JESUP — Former NFL coach and player Dan Reeves spoke at the Altamaha Area Fellowship of Christian Athletes annual Fundraising Banquet Friday.

The event was at Coastal Pines Technical College with proceeds going to support FCA chapters in Long, Liberty and Wayne counties.

Reeves, who is from Rome, Ga., told the packed house about how he accepted Jesus Christ as his Lord and Savior when he was a freshman at Americus High School.

He joked with the crowd, saying that as a child he had a "drug" problem, in that his mother drug him to church every time its doors were open.

He played football for the University of South Carolina and then walked on as a free-agent with the Dallas Cowboys in 1965.

He said that during his rookie season, Cowboys head coach Tom Landry, who was one of the founding organizers of the FCA, asked him to speak at some high schools to tell kids about what Jesus had done for him. One point that Reeves stressed was how Christ would always be there for them if they accepted him.

"I could always get on my knees and talk to him (Jesus) and ask him for guidance in my life," Reeves said.

Reeves also spoke about playing time with the Cowboys and how during his early years they were known as the NFL team that could not win the "big game." That title finally was lifted in 1972 when the Cowboys beat the Miami Dolphins 24-3 in the Super Bowl.

Reeves said Landry asked him in 1970 to be a player/coach for the Cowboys and this was his first experience in coaching.

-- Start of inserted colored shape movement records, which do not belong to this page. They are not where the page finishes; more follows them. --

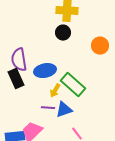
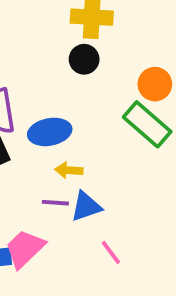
green rectangle: (73, 85) -> (147, 124), moved
yellow arrow: (55, 91) -> (69, 170), turned 64

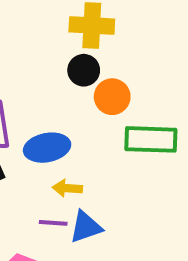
orange circle: (155, 84) -> (112, 97), moved
green rectangle: (147, 124) -> (151, 139), turned -39

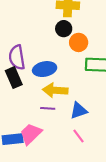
yellow arrow: (67, 188) -> (55, 90), size x1.6
blue triangle: (86, 227) -> (79, 111), moved

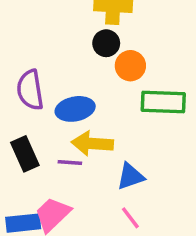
black rectangle: (14, 78) -> (25, 154), moved
purple line: (48, 108) -> (70, 163), moved

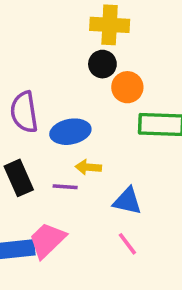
yellow arrow: (92, 144) -> (88, 167), size x0.6
blue triangle: (130, 176) -> (127, 201), turned 32

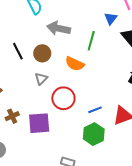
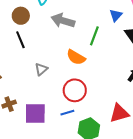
brown circle: (42, 53) -> (21, 16), moved
red circle: (63, 98) -> (75, 90), moved
blue line: (95, 110) -> (67, 113), moved

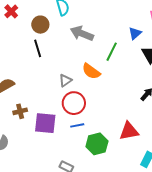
gray triangle: (41, 69) -> (65, 80), moved
red circle: (75, 90) -> (74, 103), moved

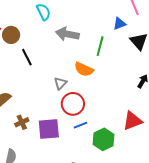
brown circle: (40, 25) -> (11, 35), moved
blue triangle: (135, 33) -> (119, 24), turned 32

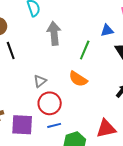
gray arrow: (67, 34) -> (54, 33), turned 65
orange semicircle: (84, 69) -> (78, 79), moved

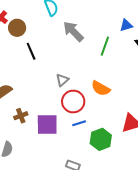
gray arrow: (54, 33) -> (73, 31), turned -35
orange semicircle: (78, 79) -> (101, 88), moved

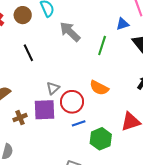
brown circle: (17, 28) -> (23, 15), moved
gray triangle: (62, 80) -> (53, 88), moved
purple square: (47, 125) -> (44, 110), moved

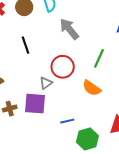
green line: (102, 45) -> (99, 58), moved
red circle: (72, 102) -> (63, 67), moved

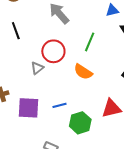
purple square: (35, 104) -> (28, 108), moved

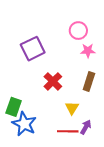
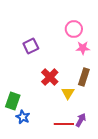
purple square: (33, 49) -> (31, 46), size x0.7
yellow triangle: (72, 108) -> (68, 93), moved
blue star: (24, 124) -> (23, 117), size x0.6

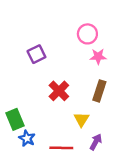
yellow triangle: (68, 93) -> (82, 119), moved
green rectangle: (13, 101) -> (15, 119), turned -42
red line: (64, 124) -> (61, 148), moved

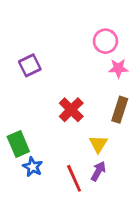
purple square: (36, 54) -> (30, 65), moved
purple arrow: (96, 142) -> (98, 171), moved
red line: (61, 148) -> (74, 178), turned 65

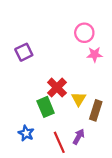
brown rectangle: (120, 110) -> (96, 110), moved
green rectangle: (18, 144) -> (46, 107), moved
yellow triangle: (98, 144) -> (79, 99), moved

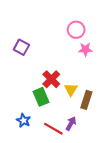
purple square: (24, 52) -> (21, 47), turned -35
red line: (59, 142) -> (53, 129), turned -36

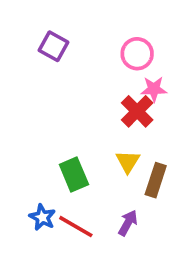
purple square: (21, 47) -> (53, 46), moved
red cross: (51, 79) -> (137, 111), moved
red line: (53, 129) -> (76, 227), moved

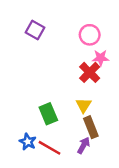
brown rectangle: (156, 180) -> (91, 127), moved, turned -40

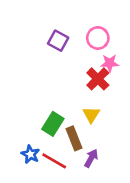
purple square: (35, 30) -> (58, 41), moved
green rectangle: (48, 114) -> (53, 124), turned 55
brown rectangle: (91, 127) -> (74, 138), moved

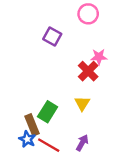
pink circle: (98, 38) -> (88, 14), moved
brown rectangle: (74, 138) -> (32, 125), moved

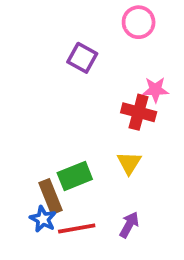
red cross: (88, 71) -> (139, 112), turned -30
green rectangle: (48, 112) -> (75, 176), turned 36
red line: (49, 145) -> (77, 228), turned -40

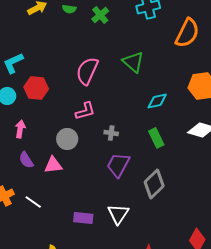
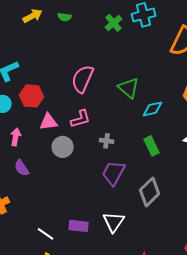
green cross: (100, 15) -> (114, 23), moved
green triangle: (133, 62) -> (129, 88), moved
pink triangle: (53, 165) -> (49, 122), moved
white line: (33, 202) -> (46, 234), moved

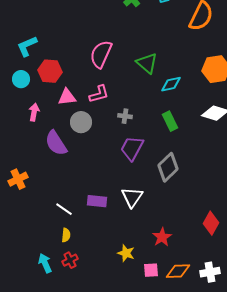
purple semicircle: (22, 168) -> (56, 143), moved, size x1.5

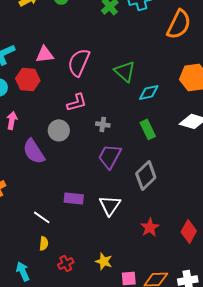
pink triangle: (67, 97) -> (45, 54), moved
purple rectangle: (97, 201) -> (74, 198), moved
red star: (162, 237) -> (150, 227), moved
red cross: (70, 260) -> (66, 263), moved

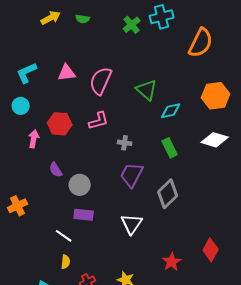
red hexagon: (28, 79) -> (60, 124), moved
gray circle: (59, 130) -> (80, 185), moved
purple semicircle: (34, 151) -> (56, 170), size x0.6
purple rectangle: (74, 198) -> (84, 215), moved
red star: (150, 227) -> (172, 262), moved

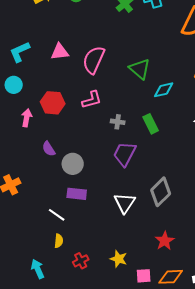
green rectangle: (170, 148) -> (151, 124), moved
gray diamond: (168, 194) -> (161, 192), moved

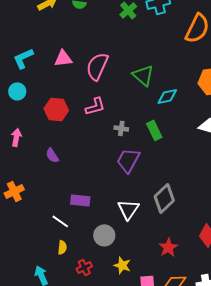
pink arrow: (27, 118) -> (16, 137), moved
gray circle: (73, 164) -> (104, 235), moved

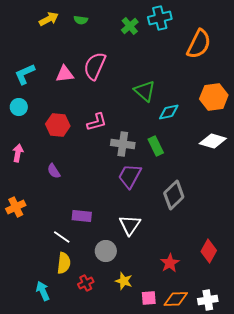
pink semicircle: (97, 66) -> (95, 66), moved
gray cross: (121, 128) -> (123, 144), size x1.6
gray diamond: (164, 198) -> (174, 195), moved
yellow semicircle: (62, 247) -> (64, 263), size x1.5

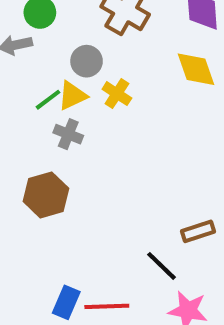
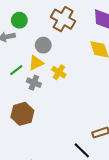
yellow cross: (117, 94) -> (59, 72), moved
green line: (48, 100) -> (16, 70), moved

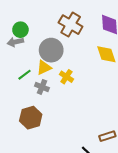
green circle: (19, 20) -> (20, 30), moved
gray circle: (43, 45) -> (51, 50), size x1.5

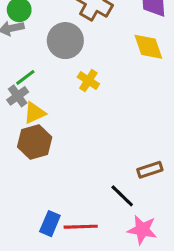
yellow triangle: (44, 68) -> (35, 113), moved
gray cross: (42, 87) -> (18, 96), moved, turned 32

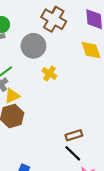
brown rectangle: (150, 170) -> (74, 135), moved

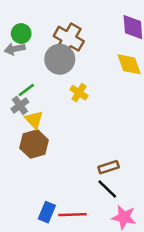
brown cross: (54, 19) -> (69, 39), moved
yellow triangle: (12, 96) -> (34, 120), turned -49

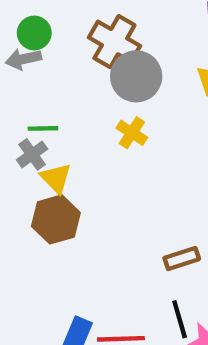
gray circle: (60, 59) -> (136, 76), moved
green line: (26, 90) -> (43, 128), turned 36
black line: (107, 189) -> (180, 319), moved, turned 30

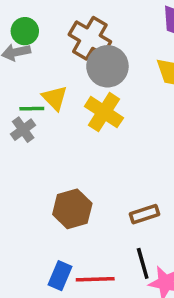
yellow cross: (132, 133) -> (104, 112), size x1.5
yellow triangle: (56, 178) -> (55, 98), moved
brown hexagon: (56, 219) -> (72, 209), moved

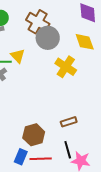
yellow cross: (104, 112) -> (66, 67), moved
brown hexagon: (72, 209) -> (34, 135), moved

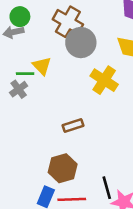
brown rectangle: (69, 122) -> (73, 125), moved

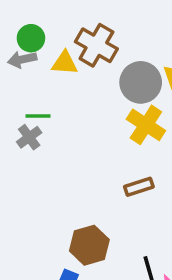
gray circle: (81, 43) -> (141, 82), moved
yellow triangle: (42, 66) -> (65, 63), moved, turned -42
brown rectangle: (73, 125) -> (139, 187), moved

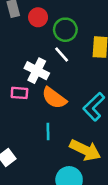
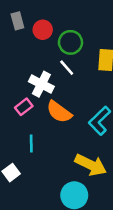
pink rectangle: (19, 93) -> (24, 107), turned -42
cyan line: (48, 131) -> (31, 143), moved

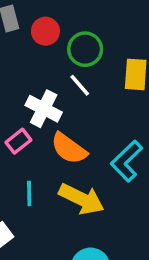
yellow arrow: (91, 165) -> (82, 199), moved

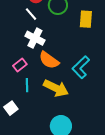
white line: (80, 85) -> (31, 14), moved
pink rectangle: (18, 141) -> (20, 65), moved

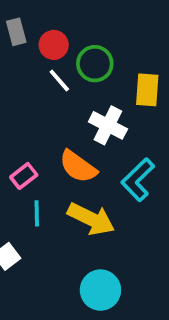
white line: (31, 14) -> (59, 80), moved
white cross: (35, 38) -> (108, 125), moved

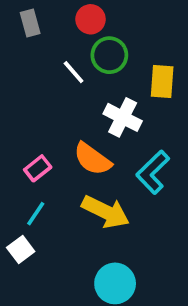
red circle: (54, 45) -> (91, 19), moved
cyan line: (37, 213) -> (36, 214), moved, turned 35

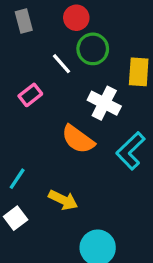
pink rectangle: (38, 168) -> (30, 95), moved
yellow arrow: (106, 212) -> (63, 200), moved, size x0.7
cyan line: (36, 214) -> (17, 179), moved

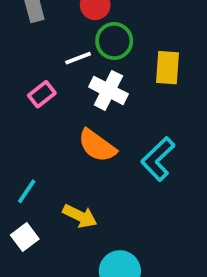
white line: (62, 64) -> (78, 58), turned -70
white cross: (104, 103) -> (108, 90), moved

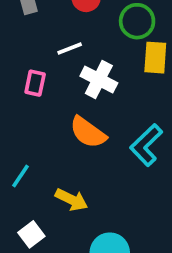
green circle: (114, 41) -> (137, 21), moved
pink rectangle: (42, 94) -> (35, 83), turned -40
white square: (25, 237) -> (31, 234), moved

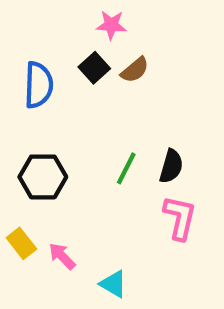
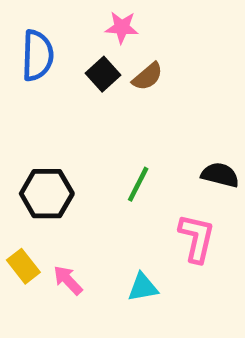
blue semicircle: (39, 85) -> (37, 55), moved
black semicircle: (171, 166) -> (220, 175), moved, turned -92
cyan triangle: (113, 284) -> (143, 287), moved, turned -40

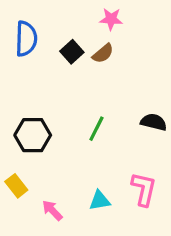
pink star: (122, 27) -> (111, 19), moved
pink L-shape: (197, 238) -> (144, 189), moved
pink arrow: (68, 280) -> (52, 210), moved

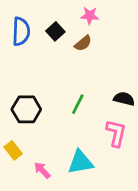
black square: (72, 52) -> (55, 31), moved
pink L-shape: (144, 189) -> (116, 133), moved
cyan triangle: (100, 201) -> (80, 162), size x1.5

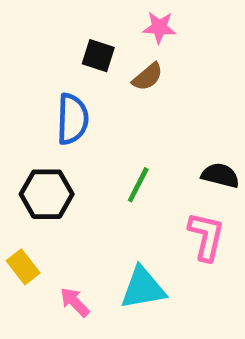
blue semicircle: (21, 31) -> (72, 119), moved
black square: (55, 31) -> (98, 56), turned -30

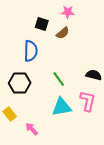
green line: (138, 185) -> (59, 79), turned -63
cyan triangle: (143, 288) -> (62, 107), moved

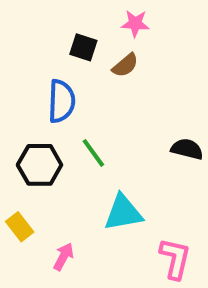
green line: (59, 79) -> (93, 153), moved
pink L-shape: (88, 101) -> (175, 259), moved
pink arrow: (32, 129) -> (63, 257), turned 72

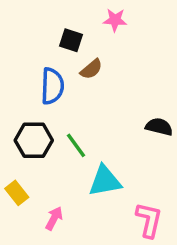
brown semicircle: (125, 65) -> (91, 69), moved
green line: (93, 153) -> (76, 145), moved

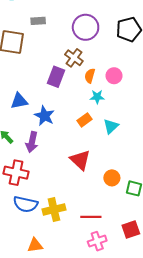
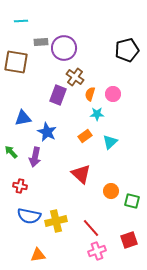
purple circle: (86, 27) -> (64, 48), moved
red cross: (16, 173) -> (20, 186), size x0.6
red line: (91, 217) -> (91, 228), turned 48

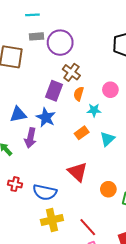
cyan line: (21, 21) -> (32, 15), moved
orange semicircle: (90, 94) -> (79, 94), moved
blue star: (47, 132) -> (46, 117), moved
purple arrow: (35, 157) -> (30, 138), moved
blue semicircle: (29, 216) -> (45, 192), moved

After being mentored by Landry for 10 years, in 1981 Reeves became the youngest head coach in the NFL when he took over the reins of the Denver Broncos. He said before he left Dallas, Landry gave him two pieces of advice that he has never forgotten.

In addition to Reeves speaking, emcee Victor Drawdy interviewed a coach and a player who worked with the FCA. Former Long County High School assistant head coach and defensive coordinator Jeff Miller was the coach and he talked about FCA and the chaplains who work in it.

"At Long County we have Eric Sizemore as our chaplain, and let me tell you he is a wonderful man who continually ministers to the guys on the sidelines, he’s a great inspiration and I can’t say enough about Eric," Miller said.

He also talked about the faith of both the players and coaches at Long County, saying that no matter how tired or hot the players and coaches were, many always attended the "FCA huddle" fellowship time that Sizemore leads once a week.

"All I can say about the FCA is that it is a big part of many of these kids’ lives," Miller said.

Altamaha Area FCA Director Dylan Brown said the banquet was sponsored by Bone and Joint Institute of South Georgia.